Interpretive Summary: Myoglobin (Mb) is an important regulator of oxygen bioavailability in muscle and heart tissues, especially as external oxygen levels drop (e.g., during hypoxia development). Robust binding of long-chain fatty acid lipids and their derivatives to Mb, and enhanced sugar (glucose) metabolism in mouse hearts that lack Mb, suggests additional roles in muscle metabolism and fuel selection. To evaluate this, we measured energy expenditure (EE), respiratory exchange ratio (RER, a measure of which fuel is being used in the body [sugar, protein, fats]), body weight gain and body fat, glucose tolerance and insulin sensitivity in Mb knockout (Mb-/-) and control wildtype (WT) mice challenged with a high fat diet (HFD, 45% of calories). In males and females aged 5-6, 11-12, and 17-18 wk, there were no genotype effects on RER, EE, or food intake. RER and EE during a cold challenge, and glucose and insulin tolerance, were not different compared to within-sex WT controls. At ~18 and ~19 wk of age, female Mb-/- body fat was ~42-48% higher vs. WT (p=0.1). Since Mb is thought to control tissue oxygen status, loss of Mb might trigger adaptations that increase blood delivery to tissues in order to compensate. Capillarity indices were significantly increased in Mb-/-, specifically in high oxidative tissues soleus and deep gastrocnemius muscles. The results indicate that Mb loss does not have a major impact on whole-body glucose homeostasis, EE, RER, or response to a cold challenge in mice. However, the greater body fat in female Mb-/- mice indicates a sex-specific effect of Mb KO on fat storage and feed efficiency. This study illustrates that myoglobin, long thought to play an important role in regulating muscle and heart energy metabolism, may have other more subtle roles that remain the subject future experiments.

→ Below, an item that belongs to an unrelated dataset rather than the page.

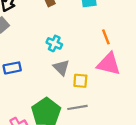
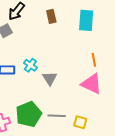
cyan cross: (54, 43) -> (30, 65), moved
yellow square: (80, 81) -> (80, 122), moved

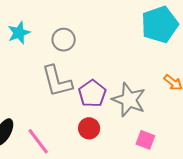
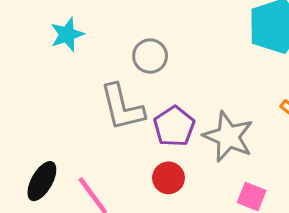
gray circle: (64, 40) -> (150, 56), moved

Technical Abstract: Myoglobin (Mb) is an important regulator of O2 bioavailability in type I muscle and heart during hypoxia development. Mb also plays a role in regulating cellular NO pools. Robust binding of long-chain fatty acids and long-chain acylcarnitines to Mb, and enhanced glucose metabolism in hearts of Mb knockout (KO) mice, suggests additional roles in muscle intermediary metabolism and fuel selection. To evaluate this hypothesis, we measured energy expenditure (EE), respiratory exchange ratio (RER), body weight gain and adiposity, glucose tolerance and insulin sensitivity in Mb knockout (Mb-/-) and wildtype (WT) mice challenged with a high fat diet (HFD, 45% of calories). In males (n=10/genotype) and females (n=9/genotype) aged 5-6, 11-12, and 17-18 wk, there were no genotype effects on RER, EE, or food intake. RER and EE during cold 10 degree C, 72 h), and glucose and insulin tolerance, were not different compared to within-sex WT ontrols. At ~18 and ~19 wk of age, female Mb-/- adiposity was ~42-48% higher vs. WT females p=0.1). Transcriptomics analyses (whole gastrocnemius, soleus) revealed few consistent changes, with the notable exception of a 20% drop in soleus transferrin receptor (Tfrc) mRNA. capillarity indices were significantly increased in Mb-/-, specifically in Mb-rich soleus and deep gastrocnemius. The results indicate that Mb loss does not have a major impact on whole-body glucose homeostasis, EE, RER, or response to a cold challenge in mice. However, the greater adiposity in female Mb-/- mice indicates a sex-specific effect of Mb KO on fat storage and feed efficiency.